Leech therapy for joint pain and arthritis is an Ayurveda therapy. It is believed that leech saliva has anti-inflammatory and anaesthetic properties which help patients with this condition. More research needs to be done on this.

Researchers have also found that leech saliva contains two substances called Eglin and Bdellin (a protease inhibitor) which help to reduce inflammation.

Leech therapy for disorders linked to blood

Hirudin in leech saliva works as an anticoagulant. The destabilase enzyme in leech saliva is said to break blood clots. Apyrase in leech saliva is said to inhibit the collection of platelets at the injury site and make the blood flow. Further, the sucking action of the leech is said to pull blood even from the deeper tissues. For these reasons, leech therapy is said to be useful in conditions like varicose veins, and hypertension.

Leech therapy for the kidneys

Researchers are looking into the reason for it, but leech therapy has been found to be useful in Immunoglobulin A nephropathy (IgAN) by reducing fibrosis or scarring of tissue and reducing inflammation.

One of the main side effects of leech therapy is bacterial infection, sometimes by drug-resistant bacteria.

Excessive bleeding is rare, as each adult leech takes about 15ml of blood in each sitting.

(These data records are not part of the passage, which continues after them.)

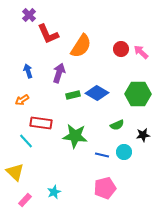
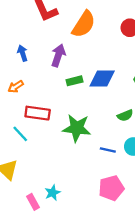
blue diamond: (97, 93) -> (102, 78), turned -30
pink rectangle: (25, 200) -> (33, 202), moved, turned -72

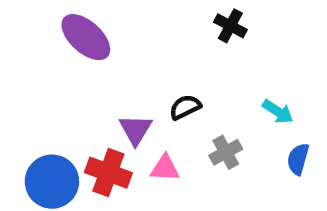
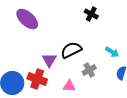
black semicircle: (185, 107) -> (71, 50), size x1.5
pink triangle: (165, 168) -> (69, 86), moved

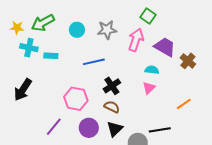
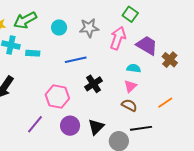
brown semicircle: (112, 107) -> (129, 105), moved

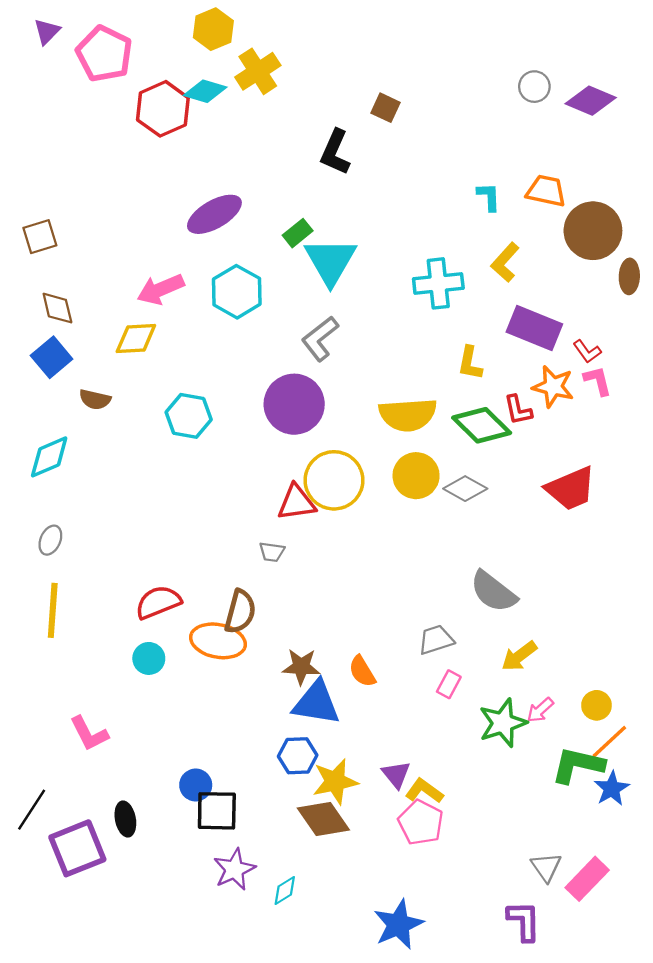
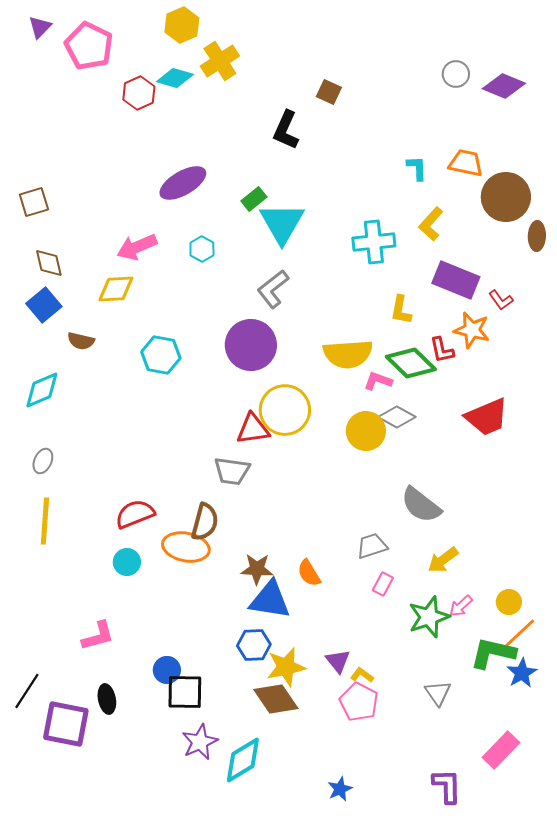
red hexagon: (163, 109) -> (139, 93), size x0.7
cyan hexagon: (237, 292) -> (202, 249), size x0.6
pink L-shape: (598, 381) -> (378, 381), moved, turned -56
yellow circle: (416, 476) -> (366, 431), moved
gray trapezoid: (272, 552) -> (232, 471), size x1.6
pink L-shape: (89, 733) -> (98, 636), moved, turned -78
yellow L-shape: (424, 791) -> (362, 675), size x0.7
purple square: (77, 848) -> (66, 724), turned 33
gray triangle: (546, 867) -> (438, 693), moved
cyan diamond: (285, 890) -> (243, 760), size x1.8
blue star: (398, 924) -> (340, 789), size x0.6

But in people with a clotting disorder and other health conditions, the site where the leech is applied may continue to bleed without medical intervention.

Allergies and other reactions can also occur, so leech therapy should only be administered by someone who is trained in it and is equipped to handle any adverse reactions—ideally in a hospital setting.

 

References

  1. Wei Shi, Yongxiang Xie, Liping Xie, Fang Lan, Chunli Long, Lifeng Meng and Jie Zhao. Study on protein differential expression and pathological mechanism of IgA nephropathy treated by leeches. International Journal of Clinical and Experimental Medicine, August 2019; 12(8): 9908-9916.
  2. US Food & Drug Administration [Internet]. Product classification: Leeches, medicinal.
  3. Müller C., Lukas P., Böhmert M. and Hildebrandt J.P. Hirudin or hirudin‐like factor ‐ that is the question: insights from the analyses of natural and synthetic HLF variants. FEBS Letters, 16 November 2019; 594: 841-850.
  4. Fei Deng, Jingwei Zhang, Yi Li, Wei Wang, Daqing Hong, Guisen Li & Jing Feng. Hirudin ameliorates immunoglobulin A nephropathy by inhibition of fibrosis and inflammatory response. Renal Failure, March 2019; 41(1): 104-112.
  5. Jha K., Garg A., Narang R., Das S. Hirudotherapy in medicine and dentistry. Journal of Clinical and Diagnostic Research, December 2015; 9(12): ZE05-7. PMID: 26817000.
  6. Rai P.K., Singh A.K., Singh O.P., Rai N.P., Dwivedi A.K. Efficacy of leech therapy in the management of osteoarthritis (Sandhivata). Ayu, April 2011; 32(2): 213-7. PMID: 22408305.